As a rebuttal to this strange dichotomy between dogma and art, a dichotomy which by the way can only make sense of approximately (to be generous) 0.02% of art in the history of human civilization, allow me to call to mind a couple of tunes myself. Paul, in encouraging the church in Phillipi and Collasae (both times surely to avoid being considered a theological bore) quotes hymns. And both of the hymns are (like Charles Wesley's!) impregnated with theological claims, dripping with orthodox affirmations of, dare I say, doctrine.

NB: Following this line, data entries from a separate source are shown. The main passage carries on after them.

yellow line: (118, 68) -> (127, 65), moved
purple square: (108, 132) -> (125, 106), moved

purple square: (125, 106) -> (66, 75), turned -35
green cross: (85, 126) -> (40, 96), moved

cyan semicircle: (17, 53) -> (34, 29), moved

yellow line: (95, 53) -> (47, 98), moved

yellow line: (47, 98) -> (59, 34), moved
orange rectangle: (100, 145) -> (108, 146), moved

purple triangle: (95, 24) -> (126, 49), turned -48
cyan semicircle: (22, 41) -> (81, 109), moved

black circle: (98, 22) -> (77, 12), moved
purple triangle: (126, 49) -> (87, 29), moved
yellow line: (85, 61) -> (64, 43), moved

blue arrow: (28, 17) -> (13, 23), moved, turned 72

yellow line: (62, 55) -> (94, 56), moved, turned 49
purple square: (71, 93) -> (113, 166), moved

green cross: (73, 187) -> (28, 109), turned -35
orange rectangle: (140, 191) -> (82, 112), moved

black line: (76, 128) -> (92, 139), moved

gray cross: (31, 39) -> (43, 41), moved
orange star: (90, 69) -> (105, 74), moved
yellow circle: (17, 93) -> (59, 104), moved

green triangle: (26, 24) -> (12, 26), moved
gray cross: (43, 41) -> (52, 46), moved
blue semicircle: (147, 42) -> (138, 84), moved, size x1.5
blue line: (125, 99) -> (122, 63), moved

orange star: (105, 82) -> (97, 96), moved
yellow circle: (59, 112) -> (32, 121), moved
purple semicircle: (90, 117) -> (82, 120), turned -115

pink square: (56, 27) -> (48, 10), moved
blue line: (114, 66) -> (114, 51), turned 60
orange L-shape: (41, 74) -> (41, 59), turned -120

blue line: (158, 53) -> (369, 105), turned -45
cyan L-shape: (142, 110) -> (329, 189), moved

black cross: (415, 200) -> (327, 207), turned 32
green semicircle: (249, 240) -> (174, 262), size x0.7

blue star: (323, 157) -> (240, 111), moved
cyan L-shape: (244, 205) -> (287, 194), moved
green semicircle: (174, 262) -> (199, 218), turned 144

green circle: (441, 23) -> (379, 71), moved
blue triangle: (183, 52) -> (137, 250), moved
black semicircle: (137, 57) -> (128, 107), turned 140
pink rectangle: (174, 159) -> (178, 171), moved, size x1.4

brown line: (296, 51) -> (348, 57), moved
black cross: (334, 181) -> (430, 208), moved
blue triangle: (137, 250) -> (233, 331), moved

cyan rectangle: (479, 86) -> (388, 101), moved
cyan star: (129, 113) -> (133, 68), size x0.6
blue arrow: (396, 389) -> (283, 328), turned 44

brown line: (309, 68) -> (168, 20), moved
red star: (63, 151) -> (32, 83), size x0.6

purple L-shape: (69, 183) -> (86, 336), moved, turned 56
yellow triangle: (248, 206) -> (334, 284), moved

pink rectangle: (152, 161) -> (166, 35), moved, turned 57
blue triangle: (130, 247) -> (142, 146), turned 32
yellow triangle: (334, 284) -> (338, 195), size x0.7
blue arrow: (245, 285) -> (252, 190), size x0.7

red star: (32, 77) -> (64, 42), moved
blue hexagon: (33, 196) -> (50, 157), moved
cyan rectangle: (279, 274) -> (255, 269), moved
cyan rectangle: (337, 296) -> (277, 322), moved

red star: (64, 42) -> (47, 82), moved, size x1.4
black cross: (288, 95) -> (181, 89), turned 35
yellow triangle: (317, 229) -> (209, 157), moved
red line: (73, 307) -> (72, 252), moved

In fact, one might suggest that it is the very beauty and wonder-inspiring quality of the theologically orthodox claims that inspired such worthwhile hymns. Good beliefs then make for good art. (Yes I know that such is not always the case, but my point I think still stands.)
By the way, because both Phillipians and Colossians can be dated from the mid to late 50s, and because in both cases the quoted hymns were quite likely in circulation well before the letters were produced - we have testimony to a very high Christology (e.g. "in him all the fullness of God was pleased to dwell" Col. 1:19), very early on (less than twenty years after the crucifixion).
No word yet on what that does to Dan Brown's thesis that the divinity of Christ was invented by Constantine in 325AD.